Objective: To assess interobserver variability in the diagnosis of anal cancer precursor lesions in the usual scenario of a service consisting of pathologists without previous experience in the diagnosis of these lesions.

Methods: Five hundred and two anal specimens taken from 372 HIV-positive and HIV-negative patients were analyzed at the Pathology Department of the Tropical Medicine Foundation of Amazonas by three pathologists with extensive experience in the diagnosis of infectious and tropical diseases, but without significant prior experience in the diagnosis of anal cancer precursor lesions. The individual readings of each pathologist were compared to the one following the consensus diagnosis in shared optical microscope by kappa statistics.
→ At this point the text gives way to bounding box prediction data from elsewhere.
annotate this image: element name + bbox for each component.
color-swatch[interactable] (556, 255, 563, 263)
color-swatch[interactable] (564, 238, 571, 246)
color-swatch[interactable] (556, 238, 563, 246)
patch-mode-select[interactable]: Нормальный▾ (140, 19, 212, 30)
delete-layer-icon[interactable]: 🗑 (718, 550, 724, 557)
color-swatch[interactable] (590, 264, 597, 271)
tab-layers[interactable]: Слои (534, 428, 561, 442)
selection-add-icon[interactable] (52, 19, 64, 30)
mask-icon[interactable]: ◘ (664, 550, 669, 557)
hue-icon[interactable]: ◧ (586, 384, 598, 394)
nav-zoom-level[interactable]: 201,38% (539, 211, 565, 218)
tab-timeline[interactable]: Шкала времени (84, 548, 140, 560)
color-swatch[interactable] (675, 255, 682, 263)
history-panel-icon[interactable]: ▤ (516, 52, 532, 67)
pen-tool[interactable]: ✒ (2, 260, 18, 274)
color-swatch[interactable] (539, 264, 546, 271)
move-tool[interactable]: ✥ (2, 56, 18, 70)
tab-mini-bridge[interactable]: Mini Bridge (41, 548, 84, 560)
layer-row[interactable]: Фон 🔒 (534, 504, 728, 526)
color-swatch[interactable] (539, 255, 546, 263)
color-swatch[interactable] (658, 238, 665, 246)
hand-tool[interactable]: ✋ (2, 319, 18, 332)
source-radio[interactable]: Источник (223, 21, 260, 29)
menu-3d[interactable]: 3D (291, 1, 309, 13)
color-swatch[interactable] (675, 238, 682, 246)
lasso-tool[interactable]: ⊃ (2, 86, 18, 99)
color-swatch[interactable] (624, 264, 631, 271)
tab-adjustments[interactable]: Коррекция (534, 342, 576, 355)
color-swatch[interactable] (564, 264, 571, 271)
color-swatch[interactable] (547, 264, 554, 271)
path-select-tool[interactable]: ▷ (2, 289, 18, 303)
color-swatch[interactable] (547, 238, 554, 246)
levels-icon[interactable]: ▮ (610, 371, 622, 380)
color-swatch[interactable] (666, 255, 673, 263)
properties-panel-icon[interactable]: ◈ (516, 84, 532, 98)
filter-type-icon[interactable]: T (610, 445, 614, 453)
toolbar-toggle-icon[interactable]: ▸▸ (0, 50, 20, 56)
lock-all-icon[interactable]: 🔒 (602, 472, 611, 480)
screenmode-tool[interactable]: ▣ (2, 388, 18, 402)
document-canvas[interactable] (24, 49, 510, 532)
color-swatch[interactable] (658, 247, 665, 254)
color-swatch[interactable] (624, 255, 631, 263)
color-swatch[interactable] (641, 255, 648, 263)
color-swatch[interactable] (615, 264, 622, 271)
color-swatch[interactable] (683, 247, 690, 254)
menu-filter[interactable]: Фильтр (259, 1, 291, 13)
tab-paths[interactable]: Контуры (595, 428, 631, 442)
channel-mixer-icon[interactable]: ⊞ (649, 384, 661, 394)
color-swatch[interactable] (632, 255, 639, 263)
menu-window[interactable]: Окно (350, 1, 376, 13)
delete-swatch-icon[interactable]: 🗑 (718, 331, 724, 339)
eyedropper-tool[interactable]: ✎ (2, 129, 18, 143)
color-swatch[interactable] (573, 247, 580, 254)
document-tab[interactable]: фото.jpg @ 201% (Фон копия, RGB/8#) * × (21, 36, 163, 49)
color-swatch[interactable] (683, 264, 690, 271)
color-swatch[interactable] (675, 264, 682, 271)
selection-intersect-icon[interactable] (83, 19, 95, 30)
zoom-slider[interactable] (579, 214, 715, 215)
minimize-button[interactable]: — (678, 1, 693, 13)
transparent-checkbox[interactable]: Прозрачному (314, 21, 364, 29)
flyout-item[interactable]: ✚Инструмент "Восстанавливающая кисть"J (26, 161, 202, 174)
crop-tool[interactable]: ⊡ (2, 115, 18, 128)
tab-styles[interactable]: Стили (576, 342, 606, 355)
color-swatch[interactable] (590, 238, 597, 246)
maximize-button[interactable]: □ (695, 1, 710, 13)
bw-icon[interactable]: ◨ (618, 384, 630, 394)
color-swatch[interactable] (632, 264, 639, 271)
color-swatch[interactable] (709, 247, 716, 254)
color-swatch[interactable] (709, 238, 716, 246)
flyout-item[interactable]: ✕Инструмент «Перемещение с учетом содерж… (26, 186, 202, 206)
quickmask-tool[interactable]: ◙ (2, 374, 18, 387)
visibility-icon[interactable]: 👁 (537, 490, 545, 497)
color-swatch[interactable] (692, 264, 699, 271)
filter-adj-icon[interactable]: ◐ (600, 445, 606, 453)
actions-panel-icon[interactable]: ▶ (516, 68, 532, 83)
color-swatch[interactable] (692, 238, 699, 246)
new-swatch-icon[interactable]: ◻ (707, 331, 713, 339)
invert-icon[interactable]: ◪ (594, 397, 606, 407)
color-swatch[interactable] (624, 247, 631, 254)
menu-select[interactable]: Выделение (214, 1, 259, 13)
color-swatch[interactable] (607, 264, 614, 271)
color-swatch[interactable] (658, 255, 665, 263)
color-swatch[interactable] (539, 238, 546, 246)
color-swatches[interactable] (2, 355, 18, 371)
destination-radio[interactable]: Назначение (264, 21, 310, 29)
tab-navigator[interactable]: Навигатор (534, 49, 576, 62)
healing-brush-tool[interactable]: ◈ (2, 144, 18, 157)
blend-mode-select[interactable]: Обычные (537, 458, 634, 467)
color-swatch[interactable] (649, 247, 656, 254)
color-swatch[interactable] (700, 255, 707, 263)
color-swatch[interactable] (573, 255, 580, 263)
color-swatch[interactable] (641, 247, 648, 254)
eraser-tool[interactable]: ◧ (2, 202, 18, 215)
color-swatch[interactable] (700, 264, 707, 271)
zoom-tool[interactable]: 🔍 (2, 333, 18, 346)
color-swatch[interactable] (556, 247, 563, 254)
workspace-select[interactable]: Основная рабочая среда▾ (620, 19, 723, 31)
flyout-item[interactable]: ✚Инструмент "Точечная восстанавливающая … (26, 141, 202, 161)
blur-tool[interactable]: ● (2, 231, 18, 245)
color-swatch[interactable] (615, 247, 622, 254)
Results: The absolute agreement between each individual diagnosis and corresponding consensus was poor (kappa = -0.002). Considering only the positive or negative results for anal squamous intraepithelial lesions, we obtained a fair agreement between observers (kappa = 0.35), while the agreement was moderate when the histopathological findings were considered positive or negative for high-grade squamous intraepithelial lesion or cancer (kappa = 0.52).

Conclusion: The interobserver variability in histopathologic diagnosis of anal cancer and its precursor lesions among pathologists with little experience in the area is such that the diagnoses in this field and this scenario should always be a consensus.